Whereas the oral culture of sharing knowledge is being replaced by reading, the latter appears to finish at the classroom level because the school curriculum is designed to cater only for passing examinations and not for sharing general knowledge. Hardly any general knowledge, except the Bible, is published in local languages.
The majority of the population leaves primary school with too poor knowledge in English to read and understand general books published in English. Most of these books are imported from Europe. The class of population without English knowledge is destined to read nothing throughout their life at the peril of our cultural development. We are ambitiously engaged in building skyscrapers of ignorance at a time, culturally, we are supposed to compete with industrially developed countries enjoying powerful reading cultures. Anyone can guess rightly who the winner is in that competition. We are in the process of building national poverty of knowledge for the next level of intellectual colonialism from Europe.
To progress, we must develop a powerful reading culture.
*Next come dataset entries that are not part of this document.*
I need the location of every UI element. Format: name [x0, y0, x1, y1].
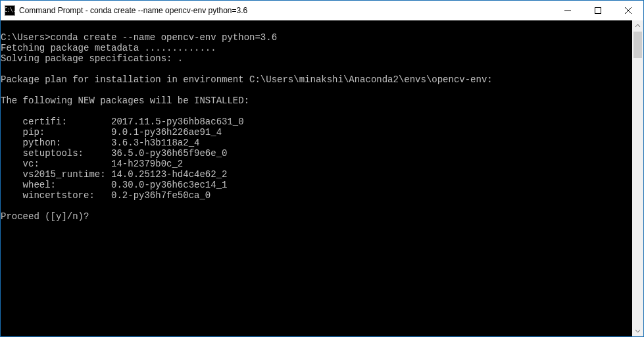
package-version: 14-h2379b0c_2: [111, 159, 183, 169]
package-row: wheel: 0.30.0-py36h6c3ec14_1: [1, 180, 227, 190]
content-area: C:\Users>conda create --name opencv-env …: [1, 20, 643, 336]
package-name: certifi:: [23, 117, 111, 127]
scroll-thumb[interactable]: [633, 32, 642, 58]
terminal-line: Package plan for installation in environ…: [1, 74, 493, 85]
package-row: certifi: 2017.11.5-py36hb8ac631_0: [1, 117, 244, 127]
package-row: python: 3.6.3-h3b118a2_4: [1, 138, 199, 148]
window-frame: C:\. Command Prompt - conda create --nam…: [0, 0, 644, 337]
package-version: 0.2-py36h7fe50ca_0: [111, 190, 211, 201]
package-version: 14.0.25123-hd4c4e62_2: [111, 169, 227, 180]
window-title: Command Prompt - conda create --name ope…: [19, 6, 247, 15]
package-name: setuptools:: [23, 148, 111, 159]
package-name: pip:: [23, 127, 111, 138]
scroll-up-button[interactable]: [632, 20, 643, 32]
minimize-button[interactable]: [553, 1, 583, 20]
package-version: 36.5.0-py36h65f9e6e_0: [111, 148, 227, 159]
package-name: vs2015_runtime:: [23, 169, 111, 180]
scroll-down-button[interactable]: [632, 325, 643, 336]
terminal-line: C:\Users>conda create --name opencv-env …: [1, 32, 277, 43]
terminal-output[interactable]: C:\Users>conda create --name opencv-env …: [1, 20, 632, 336]
close-button[interactable]: [613, 1, 643, 20]
package-version: 0.30.0-py36h6c3ec14_1: [111, 180, 227, 190]
package-version: 9.0.1-py36h226ae91_4: [111, 127, 222, 138]
terminal-line: Solving package specifications: .: [1, 53, 183, 64]
package-row: wincertstore: 0.2-py36h7fe50ca_0: [1, 190, 211, 201]
package-version: 2017.11.5-py36hb8ac631_0: [111, 117, 244, 127]
terminal-line: The following NEW packages will be INSTA…: [1, 95, 249, 106]
svg-rect-1: [595, 8, 601, 14]
package-version: 3.6.3-h3b118a2_4: [111, 138, 199, 148]
terminal-line: Fetching package metadata .............: [1, 43, 216, 53]
titlebar[interactable]: C:\. Command Prompt - conda create --nam…: [1, 1, 643, 20]
maximize-button[interactable]: [583, 1, 613, 20]
package-row: setuptools: 36.5.0-py36h65f9e6e_0: [1, 148, 227, 159]
scroll-track[interactable]: [632, 32, 643, 325]
window-controls: [553, 1, 643, 20]
package-name: wheel:: [23, 180, 111, 190]
package-name: vc:: [23, 159, 111, 169]
package-row: vc: 14-h2379b0c_2: [1, 159, 183, 169]
cmd-icon: C:\.: [5, 5, 15, 16]
vertical-scrollbar[interactable]: [632, 20, 643, 336]
package-row: pip: 9.0.1-py36h226ae91_4: [1, 127, 222, 138]
package-row: vs2015_runtime: 14.0.25123-hd4c4e62_2: [1, 169, 227, 180]
terminal-line: Proceed ([y]/n)?: [1, 211, 89, 222]
package-name: python:: [23, 138, 111, 148]
package-name: wincertstore:: [23, 190, 111, 201]
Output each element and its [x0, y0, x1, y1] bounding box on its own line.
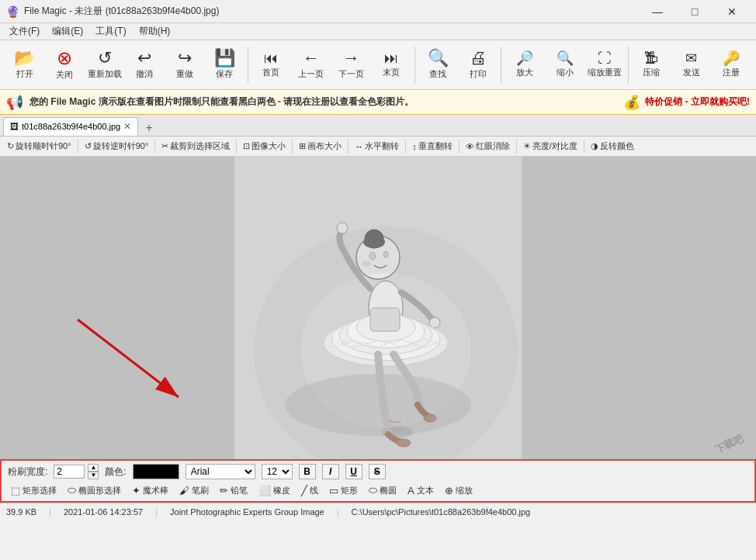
color-label: 颜色: [105, 465, 126, 479]
img-size-button[interactable]: ⊡ 图像大小 [239, 139, 290, 154]
open-icon: 📂 [14, 50, 35, 67]
strikethrough-button[interactable]: S [369, 464, 386, 479]
menu-help[interactable]: 帮助(H) [133, 23, 177, 40]
reload-button[interactable]: ↺ 重新加载 [86, 44, 123, 86]
flip-h-button[interactable]: ↔ 水平翻转 [351, 139, 403, 154]
tab-close-button[interactable]: ✕ [123, 121, 131, 132]
toolbar-sep-2 [414, 47, 415, 84]
zoomin-button[interactable]: 🔎 放大 [506, 44, 543, 86]
zoomout-icon: 🔍 [557, 51, 574, 65]
save-icon: 💾 [214, 50, 235, 67]
fitreset-button[interactable]: ⛶ 缩放重置 [586, 44, 622, 86]
canvas-size-button[interactable]: ⊞ 画布大小 [295, 139, 345, 154]
window-controls: — □ ✕ [640, 0, 750, 23]
register-icon: 🔑 [723, 51, 740, 65]
crop-label: 裁剪到选择区域 [170, 140, 230, 152]
register-button[interactable]: 🔑 注册 [713, 44, 750, 86]
last-button[interactable]: ⏭ 末页 [373, 44, 409, 86]
undo-button[interactable]: ↩ 撤消 [126, 44, 162, 86]
promo-area[interactable]: 💰 特价促销 - 立即就购买吧! [623, 94, 750, 111]
close-button[interactable]: ✕ [714, 0, 750, 23]
redo-label: 重做 [176, 68, 193, 80]
img-sep-4 [292, 140, 293, 154]
brush-width-input[interactable] [54, 465, 85, 479]
find-button[interactable]: 🔍 查找 [420, 44, 456, 86]
pencil-tool[interactable]: ✏ 铅笔 [217, 483, 251, 498]
img-sep-1 [78, 140, 78, 154]
magic-wand-tool[interactable]: ✦ 魔术棒 [129, 483, 172, 498]
underline-button[interactable]: U [345, 464, 362, 479]
next-button[interactable]: → 下一页 [333, 44, 369, 86]
compress-button[interactable]: 🗜 压缩 [633, 44, 670, 86]
ellipse-select-tool[interactable]: ⬭ 椭圆形选择 [64, 482, 124, 498]
rotate-ccw-button[interactable]: ↺ 旋转逆时针90° [81, 139, 153, 154]
brush-width-up[interactable]: ▲ [88, 464, 99, 472]
ellipse-tool[interactable]: ⬭ 椭圆 [366, 482, 400, 498]
ellipse-select-icon: ⬭ [68, 484, 76, 496]
invert-button[interactable]: ◑ 反转颜色 [587, 139, 638, 154]
image-canvas [0, 157, 756, 459]
flip-h-icon: ↔ [355, 142, 363, 151]
menu-file[interactable]: 文件(F) [3, 23, 46, 40]
font-size-select[interactable]: 12 14 16 18 [262, 464, 293, 479]
redeye-button[interactable]: 👁 红眼消除 [462, 139, 514, 154]
menu-bar: 文件(F) 编辑(E) 工具(T) 帮助(H) [0, 23, 756, 40]
menu-edit[interactable]: 编辑(E) [46, 23, 89, 40]
send-icon: ✉ [685, 51, 697, 65]
drawing-tools-row: ⬚ 矩形选择 ⬭ 椭圆形选择 ✦ 魔术棒 🖌 笔刷 ✏ 铅笔 ⬜ 橡皮 [8, 482, 748, 498]
img-sep-2 [154, 140, 155, 154]
eraser-label: 橡皮 [273, 485, 290, 496]
rotate-cw-button[interactable]: ↻ 旋转顺时针90° [3, 139, 75, 154]
color-swatch[interactable] [133, 464, 179, 479]
save-button[interactable]: 💾 保存 [206, 44, 242, 86]
first-icon: ⏮ [264, 51, 278, 65]
text-tool[interactable]: A 文本 [404, 483, 437, 498]
img-sep-5 [348, 140, 349, 154]
active-tab[interactable]: 🖼 t01c88a263b9f4e4b00.jpg ✕ [3, 117, 138, 136]
bold-button[interactable]: B [299, 464, 316, 479]
maximize-button[interactable]: □ [677, 0, 713, 23]
save-label: 保存 [216, 68, 233, 80]
redo-button[interactable]: ↪ 重做 [166, 44, 203, 86]
brush-width-down[interactable]: ▼ [88, 472, 99, 479]
prev-button[interactable]: ← 上一页 [293, 44, 329, 86]
notification-icon: 📢 [6, 94, 23, 111]
crop-button[interactable]: ✂ 裁剪到选择区域 [158, 139, 234, 154]
brush-tool[interactable]: 🖌 笔刷 [176, 483, 212, 498]
rotate-cw-icon: ↻ [7, 141, 14, 151]
open-button[interactable]: 📂 打开 [6, 44, 43, 86]
zoomin-label: 放大 [516, 67, 533, 78]
menu-tools[interactable]: 工具(T) [89, 23, 132, 40]
line-tool[interactable]: ╱ 线 [298, 483, 321, 498]
italic-button[interactable]: I [322, 464, 339, 479]
canvas-size-icon: ⊞ [299, 141, 306, 151]
close-label: 关闭 [56, 69, 73, 81]
zoom-icon: ⊕ [445, 485, 453, 496]
close-button[interactable]: ⊗ 关闭 [46, 44, 82, 86]
zoom-label: 缩放 [456, 485, 473, 496]
print-button[interactable]: 🖨 打印 [459, 44, 496, 86]
eraser-tool[interactable]: ⬜ 橡皮 [255, 483, 293, 498]
zoomout-button[interactable]: 🔍 缩小 [546, 44, 583, 86]
rectangle-tool[interactable]: ▭ 矩形 [326, 483, 361, 498]
brightness-label: 亮度/对比度 [532, 140, 577, 152]
ellipse-label: 椭圆 [380, 485, 397, 496]
next-label: 下一页 [338, 68, 364, 80]
promo-icon: 💰 [623, 94, 640, 111]
minimize-button[interactable]: — [640, 0, 675, 23]
brush-label: 笔刷 [192, 485, 209, 496]
font-select[interactable]: Arial Times New Roman Verdana [186, 464, 255, 479]
notification-text: 您的 File Magic 演示版在查看图片时限制只能查看黑白两色 - 请现在注… [29, 95, 617, 109]
zoom-tool[interactable]: ⊕ 缩放 [442, 483, 476, 498]
add-tab-button[interactable]: + [141, 120, 157, 136]
rotate-cw-label: 旋转顺时针90° [16, 140, 71, 152]
undo-label: 撤消 [136, 68, 153, 80]
invert-icon: ◑ [591, 141, 598, 151]
flip-v-button[interactable]: ↕ 垂直翻转 [408, 139, 456, 154]
first-button[interactable]: ⏮ 首页 [253, 44, 290, 86]
rectangle-label: 矩形 [341, 485, 358, 496]
brightness-button[interactable]: ☀ 亮度/对比度 [519, 139, 581, 154]
send-button[interactable]: ✉ 发送 [673, 44, 709, 86]
rect-select-tool[interactable]: ⬚ 矩形选择 [8, 483, 60, 498]
main-canvas-area: 下载吧 [0, 157, 756, 459]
But this can only be achieved and survive where there is a dynamic publishing industry in the languages of the people and where reading materials are not a luxury only affordable by the rich.
In Kenya, we are busy talking about building a government of devolution which, unfortunately, is not addressing this pertinent issue. Just to give an illustration of how big this problem is; for instance, I come from a community of nearly four million people which is close to the population of Israel, and more than the population of Libya; but where there is no meaningful general library! This is a misfortune shared by other communities in the nation in the so-called independent nation!
Today, Kenya has an excellent infrastructure that can establish a powerful publishing industry to publish knowledge for local consumption and export to feed the continent. A dynamic publishing industry will put in place a foundation for developing a powerful reading culture, create jobs and earn
foreign currency. The small publishing industry that exists today is busy publishing school books purely for commercial purposes, with no intention of engaging in long-term publishing that caters for the cultural development of our future generations.
I recommend setting up of a Commission to critically look into this grave cultural omission. The Commission should do so by gathering from the ground what it takes to develop an intellectually balanced nation through a powerful reading culture. The Commission should recommend how to create a dynamic publishing industry.